*** THE RECORDS Section Begins ***

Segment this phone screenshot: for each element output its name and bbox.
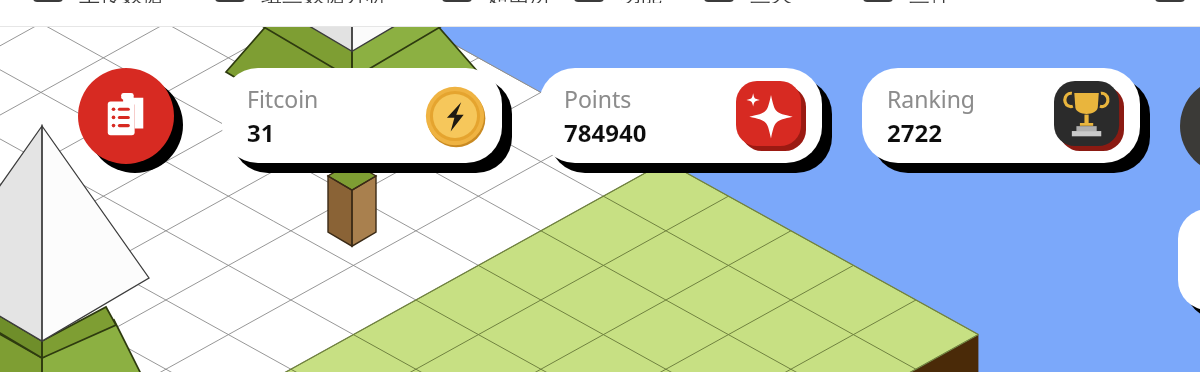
staticText: 三件 xyxy=(909,0,951,3)
staticText: Fitcoin xyxy=(247,83,319,114)
button[interactable]: Fitcoin xyxy=(222,68,502,163)
button[interactable]: 三天 xyxy=(704,0,792,3)
button[interactable]: 组三数据分析 xyxy=(215,0,387,3)
button[interactable]: 功能 xyxy=(574,0,662,3)
staticText: 上传数据 xyxy=(79,0,163,3)
staticText: 组三数据分析 xyxy=(261,0,387,3)
staticText: 784940 xyxy=(564,116,647,149)
button[interactable]: 数据 xyxy=(1155,0,1200,3)
staticText: 超出所 xyxy=(488,0,551,3)
staticText: 功能 xyxy=(620,0,662,3)
staticText: 31 xyxy=(247,116,275,149)
button[interactable]: Tasks xyxy=(78,68,174,164)
button[interactable]: Ranking xyxy=(862,68,1140,163)
button[interactable]: 上传数据 xyxy=(33,0,163,3)
button[interactable]: Points xyxy=(539,68,822,163)
staticText: Points xyxy=(564,83,632,114)
staticText: Ranking xyxy=(887,83,975,114)
button[interactable]: 超出所 xyxy=(442,0,551,3)
button[interactable]: Side panel xyxy=(1178,209,1200,310)
staticText: 三天 xyxy=(750,0,792,3)
button[interactable]: 三件 xyxy=(863,0,951,3)
staticText: 2722 xyxy=(887,116,942,149)
button[interactable]: More options xyxy=(1180,78,1200,174)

*** THE RECORDS Section Ends ***

§ EXERCISE GOAL
Set down every entry exactly; omit the pictures.

§ FINISHED EXERCISE
Segment this phone screenshot: for each element output its name and bbox.
staticText: 三件 xyxy=(909,0,951,3)
staticText: Fitcoin xyxy=(247,83,319,114)
button[interactable]: Fitcoin xyxy=(222,68,502,163)
button[interactable]: 三天 xyxy=(704,0,792,3)
button[interactable]: 组三数据分析 xyxy=(215,0,387,3)
button[interactable]: 功能 xyxy=(574,0,662,3)
staticText: 上传数据 xyxy=(79,0,163,3)
staticText: 组三数据分析 xyxy=(261,0,387,3)
staticText: 784940 xyxy=(564,116,647,149)
button[interactable]: 数据 xyxy=(1155,0,1200,3)
staticText: 超出所 xyxy=(488,0,551,3)
staticText: 功能 xyxy=(620,0,662,3)
staticText: 31 xyxy=(247,116,275,149)
button[interactable]: Tasks xyxy=(78,68,174,164)
button[interactable]: Ranking xyxy=(862,68,1140,163)
button[interactable]: 上传数据 xyxy=(33,0,163,3)
button[interactable]: Points xyxy=(539,68,822,163)
staticText: Points xyxy=(564,83,632,114)
staticText: Ranking xyxy=(887,83,975,114)
button[interactable]: 超出所 xyxy=(442,0,551,3)
button[interactable]: Side panel xyxy=(1178,209,1200,310)
staticText: 三天 xyxy=(750,0,792,3)
button[interactable]: 三件 xyxy=(863,0,951,3)
staticText: 2722 xyxy=(887,116,942,149)
button[interactable]: More options xyxy=(1180,78,1200,174)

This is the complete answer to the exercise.